I cannot even get a power wheelchair to do my job effectively. People say to me, call the MS Foundation, they can help. You don’t think I’ve tried this? I need an HC Van to transport myself places easily, used one costs $45,000, my meds are $5,000 a month, co-pay is $1450 a month. I found a foundation with my insurance company’s help, not my neurologist, my doctor’s social worker, not any of the MS foundation resources, I did this all on my own with a severe MS exacerbation going on with my body. One person I had a conversation with has 3-4 power wheelchairs that he was able to get, who does this, I just want 1 and has an abundance of MS meds that keeps getting shipped to him, but for me, I was denied for 7 years. After this rant and feeling sorry for myself, I will continue to find helpful resources and will not let my MS kick my butt!!
Fundraiser & Medicine
Reflections of my Chronic Disease life: I haven’t written in a while about stuff related to the MS, There’s a lot going on that has just exhausted me to the point, I want to give up.
Before I start my rant, I’ve signed up to do the MS Walk on May 4th in Wyandotte Michigan. I will be there and will scoot 🛵💨💨 . It is a 1 or 3-mile walk, consider joining Team Inspiration to raise $$ for this disease that just destroys lives. There is no cure and we need one. If you cannot come, consider donating. Staying Strong 💪🧡💪
https://www.facebook.com/donate/567108417125723/10216269307338919/
What’s been going on:
My neurologist has prescribed medicine that costs roughly $65,000 a year. My copay is like roughly $1600 a month. I’m on SSDI and work part-time. My income does not grow extra money for this. I applied for a few funding grants because my doctor(s) cannot help me. Their solution is to stop working and go on Medicaid. 🤔 Not a solution, in my opinion. So, after 4-5 months of calls, research, talking to my insurance company – which BTW were more helpful than anyone I have spoken with, I found a grant and was approved for $5,600 for copays. I can apply again and another batch of money will be approved for the year and the following year if funding is available. HA! got my foot in the door, F I N A L L Y!!!!

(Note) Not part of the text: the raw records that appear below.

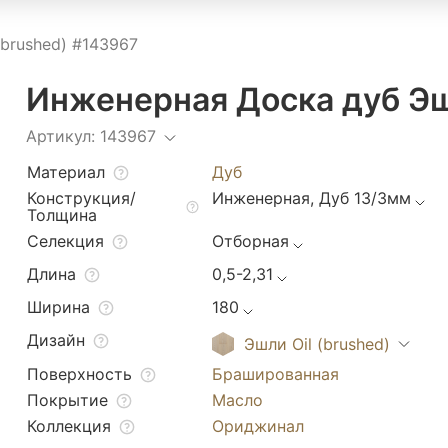
(brushed) #143967
Инженерная Доска дуб Эшл
Артикул: 143967
Материал
Дуб
Конструкция/
Инженерная, Дуб 13/3мм
Толщина
Селекция
Отборная
Длина
0,5-2,31
Ширина
180
Дизайн
Эшли Oil (brushed)
Поверхность
Брашированная
Покрытие
Масло
Коллекция
Ориджинал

Today, I called the pharmacy where the medicine will come from, they tell me the copay money is for one brand not the generic. 😡 Therefore, they never filled or submitted a claim to anyone to find out if approved or not. 🤬🏃♀️🏃♂️🛵💨💨 The moron said the foundation will not pay for other types of meds. So, I pulled myself up an hour later from my meltdown and called the foundation which operates under the MS Foundation, the social worker said, no the pharmacist was WRONG and any medications associated with MS is covered.